### Exercise inputs
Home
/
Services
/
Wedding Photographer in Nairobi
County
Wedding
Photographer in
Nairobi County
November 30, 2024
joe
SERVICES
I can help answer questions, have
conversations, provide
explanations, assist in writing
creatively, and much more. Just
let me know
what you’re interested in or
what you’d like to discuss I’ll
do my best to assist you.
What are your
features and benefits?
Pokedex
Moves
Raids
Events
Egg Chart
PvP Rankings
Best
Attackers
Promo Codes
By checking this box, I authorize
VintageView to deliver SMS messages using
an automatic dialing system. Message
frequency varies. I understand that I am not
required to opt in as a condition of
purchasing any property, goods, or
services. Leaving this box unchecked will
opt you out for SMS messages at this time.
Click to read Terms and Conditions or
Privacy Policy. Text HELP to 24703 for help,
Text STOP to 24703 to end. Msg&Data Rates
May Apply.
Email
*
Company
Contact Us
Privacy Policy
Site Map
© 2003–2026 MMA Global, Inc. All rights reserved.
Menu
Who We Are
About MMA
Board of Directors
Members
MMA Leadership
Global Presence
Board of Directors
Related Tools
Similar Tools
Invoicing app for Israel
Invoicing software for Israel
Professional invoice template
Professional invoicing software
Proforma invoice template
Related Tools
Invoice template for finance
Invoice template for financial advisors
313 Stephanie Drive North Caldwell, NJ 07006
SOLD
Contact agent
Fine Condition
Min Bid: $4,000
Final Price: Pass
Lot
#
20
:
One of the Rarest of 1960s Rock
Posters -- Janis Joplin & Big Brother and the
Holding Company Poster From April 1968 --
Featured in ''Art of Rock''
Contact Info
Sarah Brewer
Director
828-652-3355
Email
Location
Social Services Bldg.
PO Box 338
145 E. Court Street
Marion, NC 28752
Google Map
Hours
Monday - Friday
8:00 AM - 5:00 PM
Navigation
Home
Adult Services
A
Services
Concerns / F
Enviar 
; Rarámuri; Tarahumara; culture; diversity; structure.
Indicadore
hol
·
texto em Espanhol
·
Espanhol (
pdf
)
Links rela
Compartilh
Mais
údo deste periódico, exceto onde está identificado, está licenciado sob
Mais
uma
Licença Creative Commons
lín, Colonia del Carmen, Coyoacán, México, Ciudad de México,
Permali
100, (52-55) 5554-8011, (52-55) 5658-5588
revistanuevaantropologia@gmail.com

### What you need to do
List every line above containing the word "Nairobi".

### Task result
Wedding Photographer in Nairobi
Nairobi County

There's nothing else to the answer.